Depois de tantas horas namorando aquela foto, Tom tomou a decisão mais maluca que já tomara. Interfonou para sua secretária:

– Sandra, me arranja pra hoje à noite uma passagem pra Índia.

terça-feira, 21 de julho de 2009

O Vampiro toma toddy

Segunda feira, Yvany acordou cedo, às seis horas da manhã, com um enfezamento cotidiano, mas um pouco maior, porque era segunda feira. Tomou um banho quente, por bastante tempo, até criar um nevoeiro cegante no seu pequeno banheiro. Acordou seu marido, seus filhos; comprou pão; fez café; cafeou com sua família calada, porque comiam adormecidos; escovou os dentes.

Pegou o ônibus para trabalhar, era empregada doméstica. Ser doméstica é ter duas casas, duas famílias, ao invés de uma só. Às vezes, as famílias são legais, às vezes são chatas. Suas duas se enquadravam no segundo grupo, mas as amava mesmo assim.
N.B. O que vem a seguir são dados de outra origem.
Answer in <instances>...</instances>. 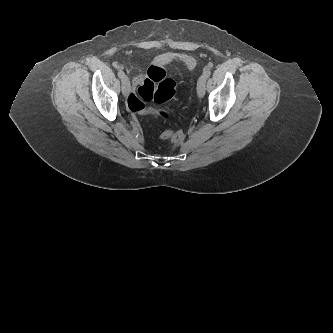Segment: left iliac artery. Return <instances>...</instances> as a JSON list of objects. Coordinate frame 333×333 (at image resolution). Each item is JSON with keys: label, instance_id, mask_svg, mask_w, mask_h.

O dobro de serviço para fazer, mas o dobro de carinho para dar e receber.

Chegou à casa dos patrões às oito e vinte. A família tinha um filho de dezessete anos chamado Lucas que, àquela hora, já devia haver ido para a escola. Fez o café para os pais resolveu começar lavando a roupa do fim de semana.
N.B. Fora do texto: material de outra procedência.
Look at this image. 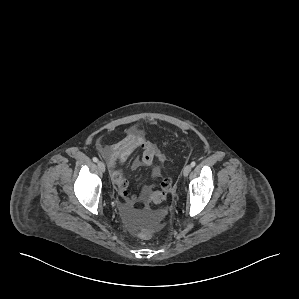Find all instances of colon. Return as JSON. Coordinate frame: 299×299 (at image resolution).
Returning <instances> with one entry per match:
<instances>
[{
    "instance_id": "colon-1",
    "label": "colon",
    "mask_w": 299,
    "mask_h": 299,
    "mask_svg": "<svg viewBox=\"0 0 299 299\" xmlns=\"http://www.w3.org/2000/svg\"><path fill=\"white\" fill-rule=\"evenodd\" d=\"M170 188V183L165 182V184L162 187V190L156 191L151 195V200L160 203L166 200L167 198V191ZM159 231V226L157 224L147 226L143 228L139 232V236L143 239H149L153 237L157 232Z\"/></svg>"
}]
</instances>
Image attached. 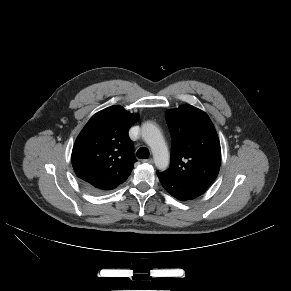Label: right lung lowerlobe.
<instances>
[{
    "mask_svg": "<svg viewBox=\"0 0 291 291\" xmlns=\"http://www.w3.org/2000/svg\"><path fill=\"white\" fill-rule=\"evenodd\" d=\"M83 184H84V186L86 187V188H88L89 190H91V191H94V192H99L100 190H97V189H95V188H93V187H91L90 185H88V184H86V183H84L83 182ZM117 187V186H116ZM115 187V188H116ZM114 189V188H113ZM109 190H111V189H109Z\"/></svg>",
    "mask_w": 291,
    "mask_h": 291,
    "instance_id": "1",
    "label": "right lung lower lobe"
}]
</instances>
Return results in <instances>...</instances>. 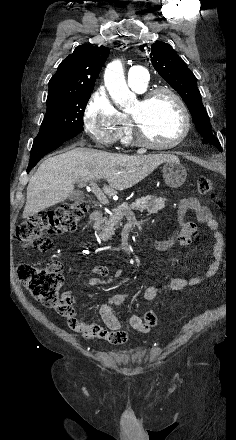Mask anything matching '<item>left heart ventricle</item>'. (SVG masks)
<instances>
[{"instance_id":"1","label":"left heart ventricle","mask_w":236,"mask_h":440,"mask_svg":"<svg viewBox=\"0 0 236 440\" xmlns=\"http://www.w3.org/2000/svg\"><path fill=\"white\" fill-rule=\"evenodd\" d=\"M136 116L147 138L158 144L174 141L183 129V118L176 102L166 94L159 95L148 104L138 101L130 111Z\"/></svg>"}]
</instances>
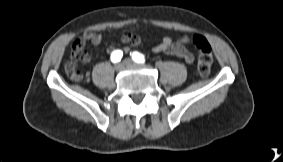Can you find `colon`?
Returning a JSON list of instances; mask_svg holds the SVG:
<instances>
[{"label":"colon","instance_id":"5ec220e1","mask_svg":"<svg viewBox=\"0 0 283 162\" xmlns=\"http://www.w3.org/2000/svg\"><path fill=\"white\" fill-rule=\"evenodd\" d=\"M189 39L198 50L197 69L199 74L208 76L213 61L210 44L201 35H192ZM70 76L77 81H86L88 79V74L79 71H70Z\"/></svg>","mask_w":283,"mask_h":162}]
</instances>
Foi até os banheiros pegar os cestos de roupa suja. Notou algo raro: havia um par de tênis no cesto do banheiro de Lucas. Algumas manchas marrons pintavam abstratamente aquele caro par de tênis esportivo. Procurou um pouco mais no cesto e achou uma calça, uma camisa e uma cueca tingidas daquele mesmo marrom castanho do tênis.

"Como que aquele moleque foi capaz de derramar toddy na roupa inteira? Até no tênis? Essa mancha vai ser superdifícil de tirar! Odeio lavar sapato! Não dá para lavar na máquina, tem que ser na mão mesmo. Esfregar, esfregar, esfregar! Tortura! Se ao menos fosse só na roupa. Moleque destrambelhado! Não consegue nem tomar um copo de leite com toddy sem se sujar inteiro! Vontade de dar nele.” Pensava ela enquanto punha as roupas na máquina.

Quando ia começar a esfregar o tênis, Yvany encarou aquelas manchas de toddy. Passou os dedos sobre elas, pareciam duras e claras demais para ser toddy. Resolveu levar o calçado até o nariz para identificar a misteriosa sujeira. Não tinha a mesma doçura naquele odor do que o que ela esperava encontrar. Não, não é toddy.

Tocou o telefone.

– Alô? Yvany? É você? – Chorava uma voz conhecida.

– Oi, dona Cláudia, o que foi que aconteceu?

– O Lucas teve um acidente de carro essa madrugada. Ele está em coma agora.